The default response to criticism of solar subsidies is that the oil industry receives subsidies. So, for the record, accelerated depreciation on drilling equipment and oil depletion allowances that made sense to encourage drilling when oil was at $30 a barrel do not make sense at $100 a barrel and they should end. But some perspective is needed. Oil industry subsidies amount to about six tenths of a cent a gallon. Solar subsidies are the equivalent of stopping for gasoline and instead of paying $4 a gallon for gas the station pays you sixty cents. Solar subsidies have problems including the sheer size of them, the way they transfer money from people with modest incomes to the relatively wealthy, the door they opened for China to steal an industry we developed, and their never ending nature.
Solar power is five times as expensive as conventional power. A typical solar installation can cost $40,000. Buyers must have that cash as they might wait a year for federal and state tax credits so the market is limited to the more affluent. However, it is lower income people who pay for those tax credits and Solar Renewable Energy Credits (SREC) in higher taxes and higher electric bills.
The mono-crystalline solar cell that powers 90% of today’s solar panels was developed in New Jersey and efficiency was improved in our national labs. Those labs worked with the Dupont Company in Wilmington to develop practical materials and manufacturing processes, and to test durability. Solar companies do not use subsidies to do basic research and the technology has stalled. From 1980 to 1996 solar panels had modest subsidies and global volume increased 18 times while price dropped 60%. In the late 1990′s governments around the world began offering massive subsidies. From 1996 to 2007 volume increased another 41 times but price only dropped 4% because the subsidies were so large. Why should panel manufacturers and installers lower the price when the apparent product price is less than zero?
The increased volume combined with artificially high prices created a fat target market for China.

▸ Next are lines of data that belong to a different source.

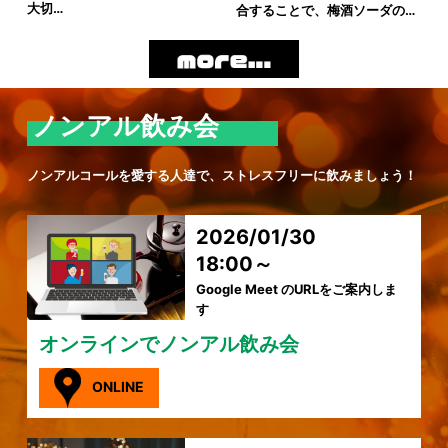
大切…
合することで、梅酒ソーダの…
ノンアル飲み会
ノンアルコールを愛する人達で、ストレスフリーに飲みましょう！
2026/01/30
18:00～
Google Meet のURLをご案内しま
す
オンラインでノンアル飲み会
ONLINE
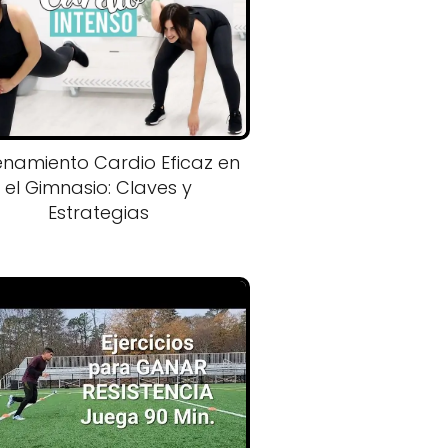
enamiento Cardio Eficaz en
el Gimnasio: Claves y
Estrategias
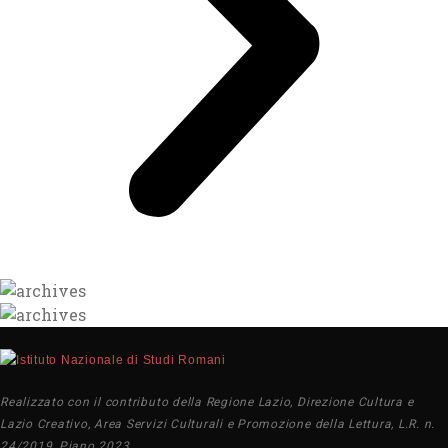
Realizzato con il contributo della Regione Lazio, Direzione Cultura e
Lazio Creativo, Area Servizi Culturali e Promozione della Lettura, L.R. n.
24/2019, Piano 2023.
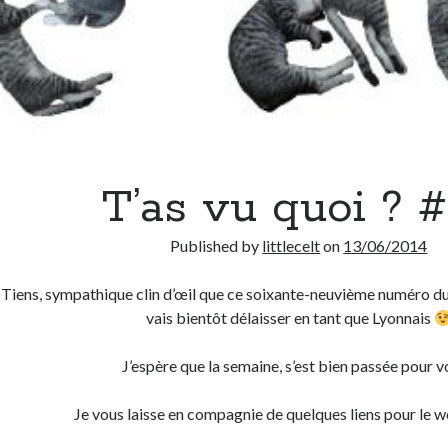
T’as vu quoi ? 
Published by
littlecelt
on
13/06/2014
Tiens, sympathique clin d’œil que ce soixante-neuvième numéro du 
vais bientôt délaisser en tant que Lyonnais
J’espère que la semaine, s’est bien passée pour v
Je vous laisse en compagnie de quelques liens pour le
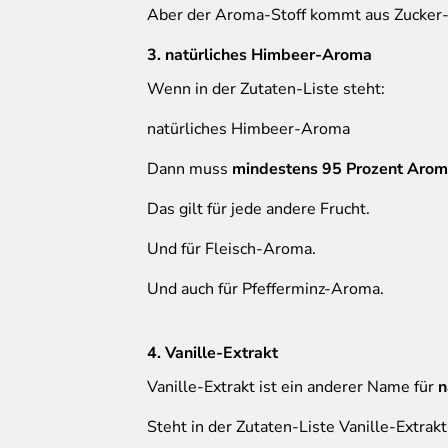
Aber der Aroma-Stoff kommt aus Zucker
3. natürliches Himbeer-Aroma
Wenn in der Zutaten-Liste steht:
natürliches Himbeer-Aroma
Dann muss
mindestens 95 Prozent Aro
Das gilt für jede andere Frucht.
Und für Fleisch-Aroma.
Und auch für Pfefferminz-Aroma.
4. Vanille-Extrakt
Vanille-Extrakt ist ein anderer Name für
n
Steht in der Zutaten-Liste Vanille-Extrakt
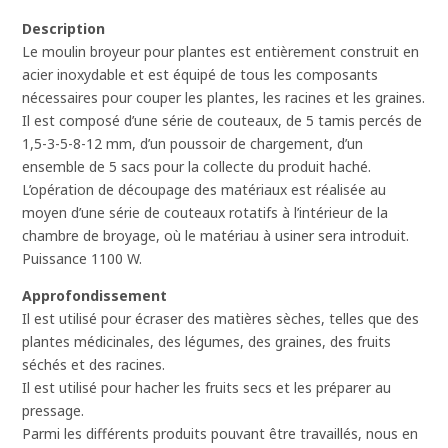
Description
Le moulin broyeur pour plantes est entièrement construit en
acier inoxydable et est équipé de tous les composants
nécessaires pour couper les plantes, les racines et les graines.
Il est composé d’une série de couteaux, de 5 tamis percés de
1,5-3-5-8-12 mm, d’un poussoir de chargement, d’un
ensemble de 5 sacs pour la collecte du produit haché.
L’opération de découpage des matériaux est réalisée au
moyen d’une série de couteaux rotatifs à l’intérieur de la
chambre de broyage, où le matériau à usiner sera introduit.
Puissance 1100 W.
Approfondissement
Il est utilisé pour écraser des matières sèches, telles que des
plantes médicinales, des légumes, des graines, des fruits
séchés et des racines.
Il est utilisé pour hacher les fruits secs et les préparer au
pressage.
Parmi les différents produits pouvant être travaillés, nous en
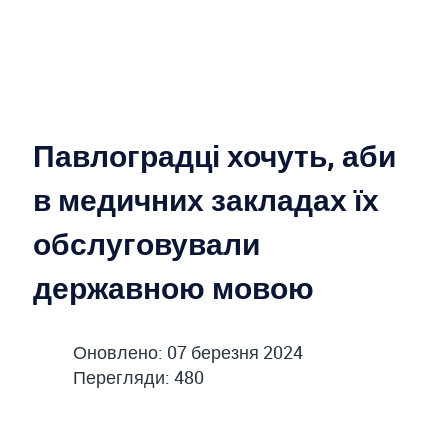
Павлоградці хочуть, аби
в медичних закладах їх
обслуговували
державною мовою
Оновлено: 07 березня 2024
Перегляди: 480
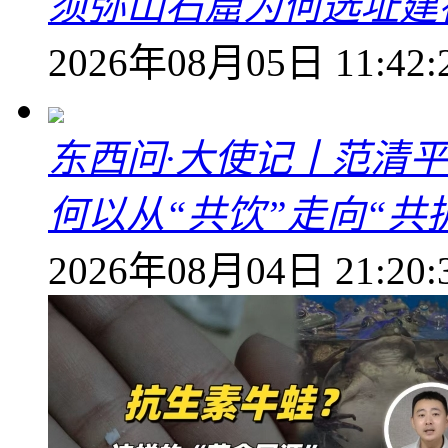
须弥山石窟为何选址建
2026年08月05日 11:42:
东西问·大使记丨范清
何以从“共饮”走向“共
2026年08月04日 21:20:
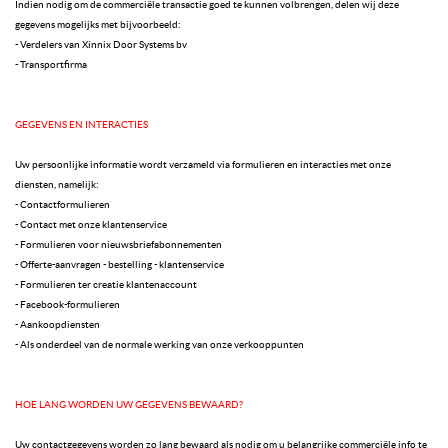
Indien nodig om de commerciële transactie goed te kunnen volbrengen, delen wij deze
gegevens mogelijks met bijvoorbeeld:
- Verdelers van Xinnix Door Systems bv
- Transportfirma
GEGEVENS EN INTERACTIES
Uw persoonlijke informatie wordt verzameld via formulieren en interacties met onze
diensten, namelijk:
- Contactformulieren
- Contact met onze klantenservice
- Formulieren voor nieuwsbriefabonnementen
- Offerte-aanvragen - bestelling - klantenservice
- Formulieren ter creatie klantenaccount
- Facebook-formulieren
- Aankoopdiensten
- Als onderdeel van de normale werking van onze verkooppunten
HOE LANG WORDEN UW GEGEVENS BEWAARD?
Uw contactgegevens worden zo lang bewaard als nodig om u belangrijke commerciële info te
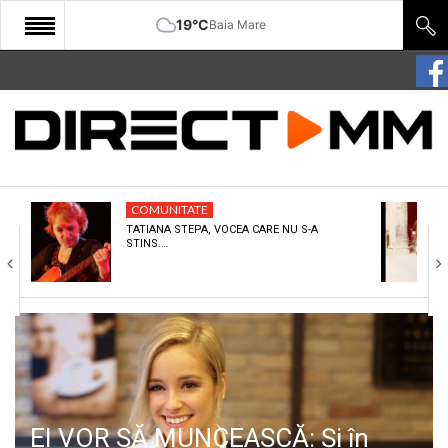
19°C
Baia Mare
START
COMUNITATE
EDITORIAL
COMUNITATE
CULTURA
TATIANA STEPA, VOCEA CARE NU S-A
STINS.…
ECONOMIE
SANATATE
SPORT
SPECIAL
POLITIC
EI VOR SĂ MUNCEASCĂ: Și în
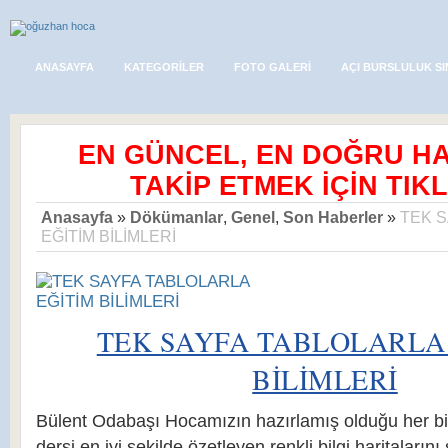
ANASAYFA
KATEGORILER
FOTO GALERI
AÇI BURSLULUK SI
EN GÜNCEL, EN DOĞRU H
TAKİP ETMEK İÇİN TIKL
Anasayfa
»
Dökümanlar
,
Genel
,
Son Haberler
»
TEK 
EĞİTİM BİLİMLERİ
TEK SAYFA TABLOLARLA
BİLİMLERİ
Bülent Odabaşı Hocamızın hazırlamış olduğu her bi
dersi en iyi şekilde özetleyen renkli bilgi haritalarını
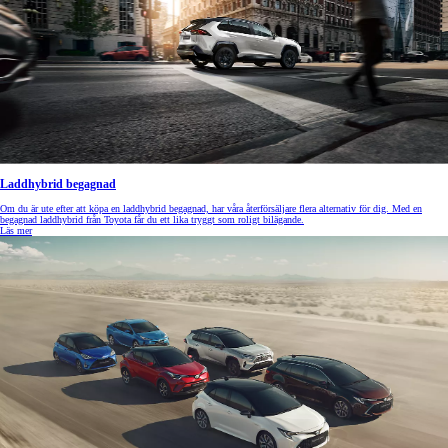
Laddhybrid begagnad
Om du är ute efter att köpa en laddhybrid begagnad, har våra återförsäljare flera alternativ för dig. Med en
begagnad laddhybrid från Toyota får du ett lika tryggt som roligt bilägande.
Läs mer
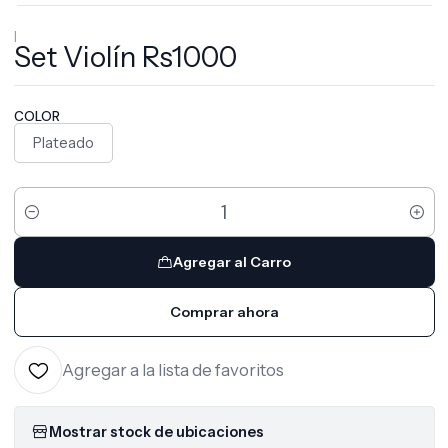
|
Set Violín Rs1000
COLOR
Plateado
Cantidad
Agregar al Carro
Comprar ahora
Agregar a la lista de favoritos
Mostrar stock de ubicaciones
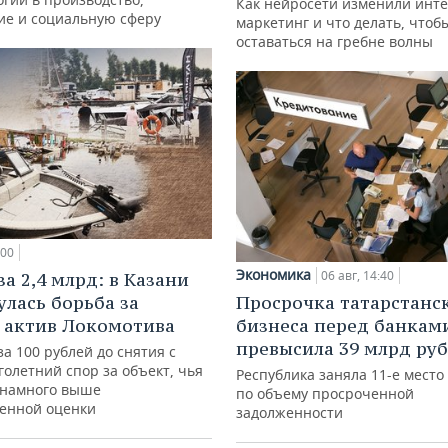
Как нейросети изменили инте
ие и социальную сферу
маркетинг и что делать, чтоб
оставаться на гребне волны
:00
Экономика
06 авг, 14:40
а 2,4 млрд: в Казани
улась борьба за
Просрочка татарстанс
 актив Локомотива
бизнеса перед банкам
превысила 39 млрд ру
за 100 рублей до снятия с
голетний спор за объект, чья
Республика заняла 11-е место
 намного выше
по объему просроченной
венной оценки
задолженности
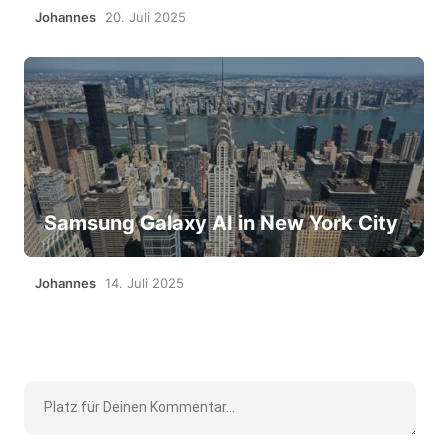
Johannes
20. Juli 2025
Samsung Galaxy AI in New York City
Johannes
14. Juli 2025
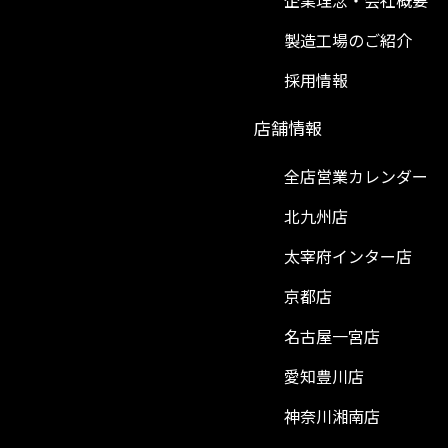
企業理念・会社概要
製造工場のご紹介
採用情報
）
店舗情報
全店営業カレンダー
北九州店
太宰府インター店
京都店
名古屋一宮店
愛知豊川店
神奈川湘南店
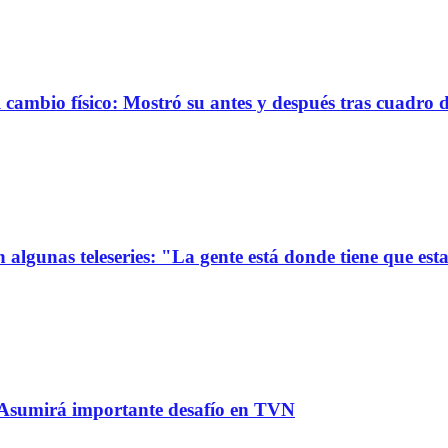
ambio físico: Mostró su antes y después tras cuadro 
 algunas teleseries: "La gente está donde tiene que est
: Asumirá importante desafío en TVN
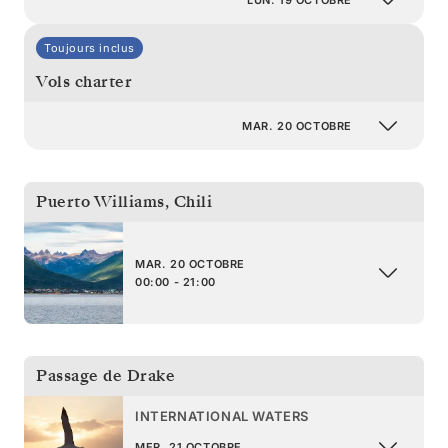
Toujours inclus
Vols charter
MAR. 20 OCTOBRE
Puerto Williams
,
Chili
MAR. 20 OCTOBRE
00:00 - 21:00
Passage de Drake
INTERNATIONAL WATERS
MER. 21 OCTOBRE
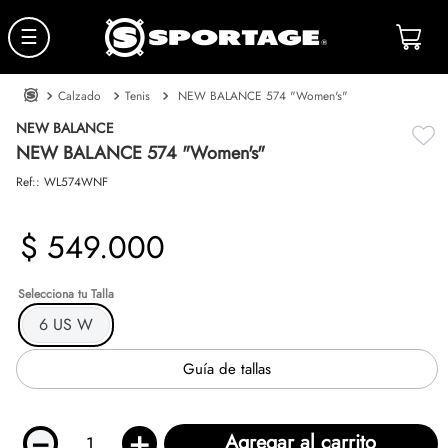
☰
Calzado
Tenis
NEW BALANCE 574 "Women's"
NEW BALANCE
NEW BALANCE 574 "Women's"
Ref:
:
WL574WNF
$
549
.
000
Talla
6 US W
Guía de tallas
－
＋
Agregar al carrito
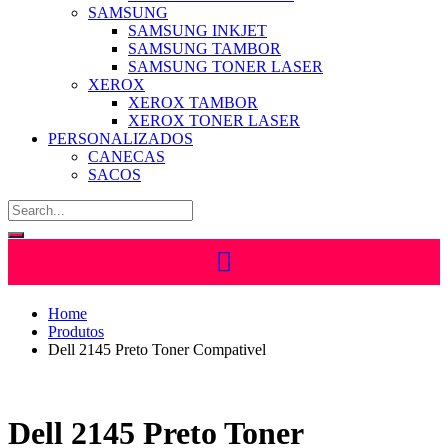
SAMSUNG
SAMSUNG INKJET
SAMSUNG TAMBOR
SAMSUNG TONER LASER
XEROX
XEROX TAMBOR
XEROX TONER LASER
PERSONALIZADOS
CANECAS
SACOS
Home
Produtos
Dell 2145 Preto Toner Compativel
Dell 2145 Preto Toner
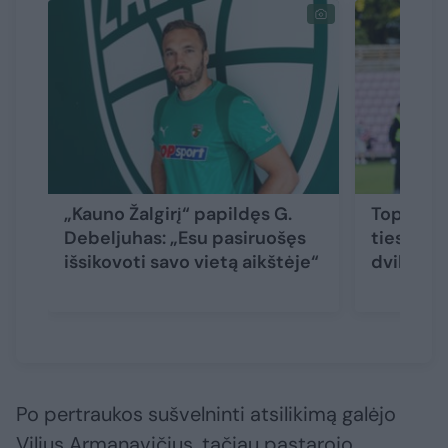
„Kauno Žalgirį“ papildęs G.
Toplygos
Debeljuhas: „Esu pasiruošęs
tiesiogi
išsikovoti savo vietą aikštėje“
dvikova
Po pertraukos sušvelninti atsilikimą galėjo
Vilius Armanavičius, tačiau pastarojo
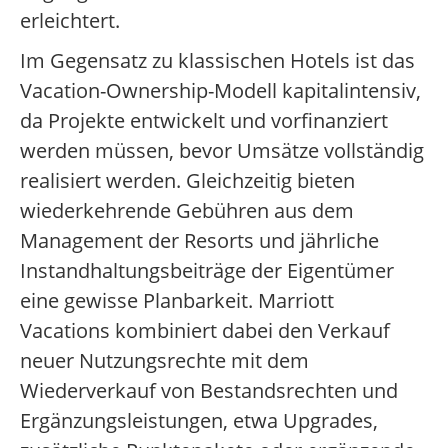
erleichtert.
Im Gegensatz zu klassischen Hotels ist das
Vacation-Ownership-Modell kapitalintensiv,
da Projekte entwickelt und vorfinanziert
werden müssen, bevor Umsätze vollständig
realisiert werden. Gleichzeitig bieten
wiederkehrende Gebühren aus dem
Management der Resorts und jährliche
Instandhaltungsbeiträge der Eigentümer
eine gewisse Planbarkeit. Marriott
Vacations kombiniert dabei den Verkauf
neuer Nutzungsrechte mit dem
Wiederverkauf von Bestandsrechten und
Ergänzungsleistungen, etwa Upgrades,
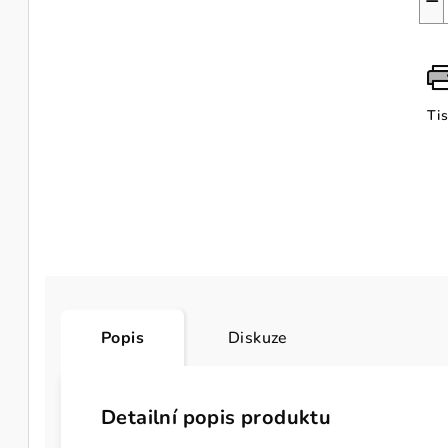
−
Ti
Popis
Diskuze
Detailní popis produktu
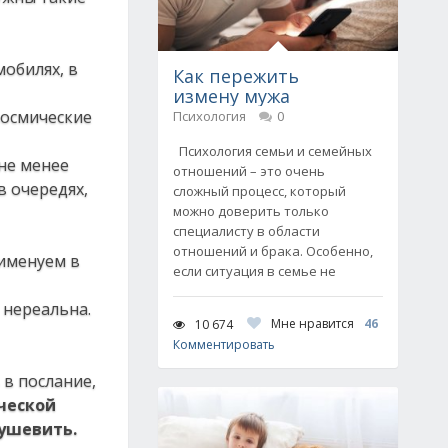
обилях, в
Как пережить
измену мужа
космические
Психология
0
Психология семьи и семейных
не менее
отношений – это очень
в очередях,
сложный процесс, который
можно доверить только
специалисту в области
отношений и брака. Особенно,
еименуем в
если ситуация в семье не
 нереальна.
Мне нравится
46
10 674
Комментировать
 в послание,
ической
душевить.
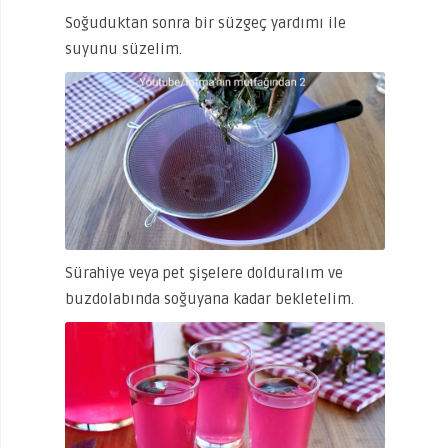
Soğuduktan sonra bir süzgeç yardımı ile
suyunu süzelim.
Sürahiye veya pet şişelere dolduralım ve
buzdolabında soğuyana kadar bekletelim.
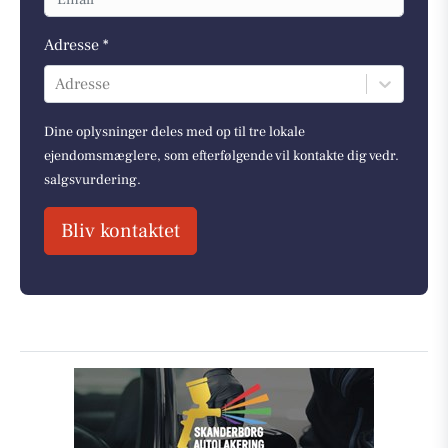
Adresse *
Adresse
Dine oplysninger deles med op til tre lokale
ejendomsmæglere, som efterfølgende vil kontakte dig vedr.
salgsvurdering.
Bliv kontaktet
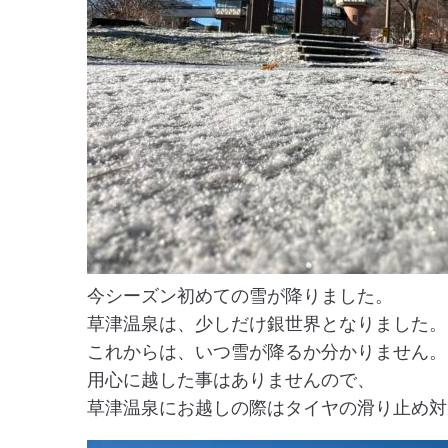
今シーズン初めての雪が降りました。
草津温泉は、少しだけ銀世界となりました。
これからは、いつ雪が降るか分かりません。
用心に越した事はありませんので、
草津温泉にお越しの際はタイヤの滑り止め対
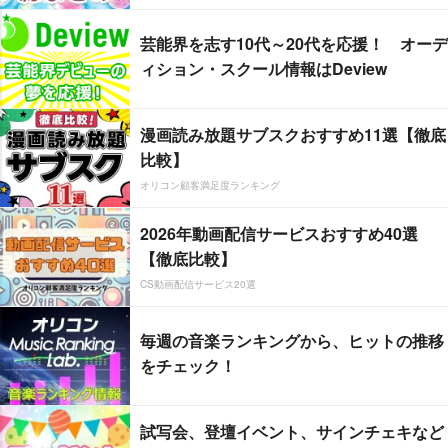
芸能界を志す10代～20代を応援！ オーデ
ィション・スクール情報はDeview
漫画読み放題サブスクおすすめ11選【徹底
比較】
オリコン顧客満足度ランキング
2026年動画配信サービスおすすめ40選
【徹底比較】
CS動画配信サービス20選
毎週の音楽ランキングから、ヒットの推移
をチェック！
試写会、登壇イベント、サインチェキなど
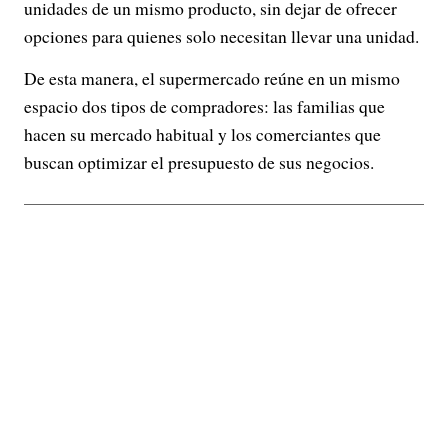
unidades de un mismo producto, sin dejar de ofrecer
opciones para quienes solo necesitan llevar una unidad.
De esta manera, el supermercado reúne en un mismo
espacio dos tipos de compradores: las familias que
hacen su mercado habitual y los comerciantes que
buscan optimizar el presupuesto de sus negocios.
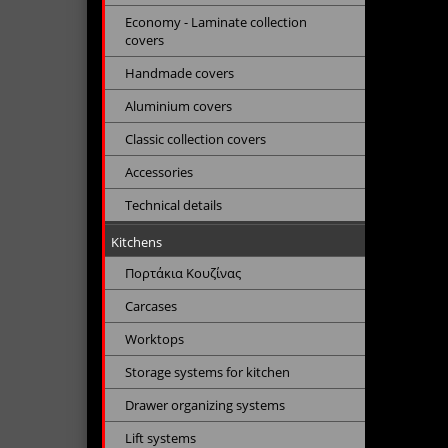
Economy - Laminate collection
covers
Handmade covers
Aluminium covers
Classic collection covers
Accessories
Technical details
Kitchens
Πορτάκια Κουζίνας
Carcases
Worktops
Storage systems for kitchen
Drawer organizing systems
Lift systems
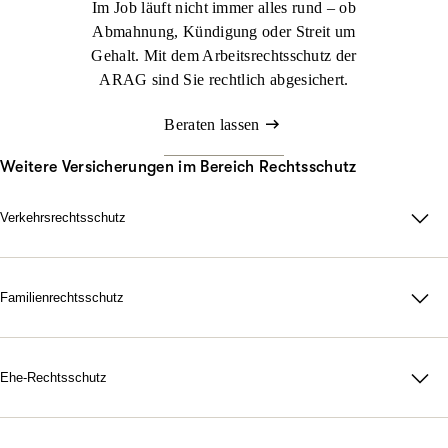
Im Job läuft nicht immer alles rund – ob
Abmahnung, Kündigung oder Streit um
Gehalt. Mit dem Arbeitsrechtsschutz der
ARAG sind Sie rechtlich abgesichert.
Beraten lassen
Weitere Versicherungen im Bereich Rechtsschutz
Verkehrsrechtsschutz
Im Straßenverkehr kann viel passieren. Nicht immer sind Sie
schuld, aber schnell mittendrin. Genau dann sorgt der ARAG
Verkehrsrechtsschutz dafür, dass Sie zu Ihrem Recht kommen.
Familienrechtsschutz
Da für Ihre Familie, in jeder rechtlichen Lage. Mit unserer
Jetzt konfigurieren
Beraten lassen
maßgeschneiderten
Familienrechtsschutz­versicherung
treten Sie
dem Leben gelassen gegenüber. Denn durch unsere flexiblen
Ehe-Rechtsschutz
Tarife bestimmen Sie selbst, wie umfangreich Ihr Schutz
Starke Nerven, wenn Gefühle hochkochen. Gerichtskosten,
ausfallen soll.
Anwaltsrechnungen, notarielle Gebühren: Eine Scheidung ist oft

Six years ago China produced 1% of the world’s solar panels, last year 50%, and they will be at 90% within three years. They achieved this success by combining labor cost advantages with production subsidies such as low cost land, low cost loans, and currency manipulation to keep the price of Chinese products low. Had U.S. industry been forced to compete on price we would have built a more robust industry and held onto a larger share of the market.
Lessons learned? No, the solar industry continues to cling to consumption subsidies after 25 years. The upfront state and federal grants just about pay for those Chinese solar modules and aren’t going away until 2016. One bright spot is solar module prices have begun to drop. Governments around the world have begun cutting subsidies and so much new solar manufacturing capacity has been built in China the world’s plants are operating at 25% of capacity. Over 60 % of the subsidy value is in the SREC’s which, until recently, have cost Delaware power companies about $270 each. The price dropped to about $100 in March, a boon to electricity customers who eventually have to pay for them. Don’t count those savings just yet. Industry representatives, environmental groups, and Delmarva Power are working on a plan to fix the price at $270 for the next ten years.
Someday a high efficiency solar cell combined with a viable storage device will be invented and it will revolutionize power production. Until then solar will remain expensive and of limited use. In the meantime, onshore wind power has become a mature industry and now is cost competitive with most conventional forms of power. Subsidies for wind power are scheduled to end in 2012.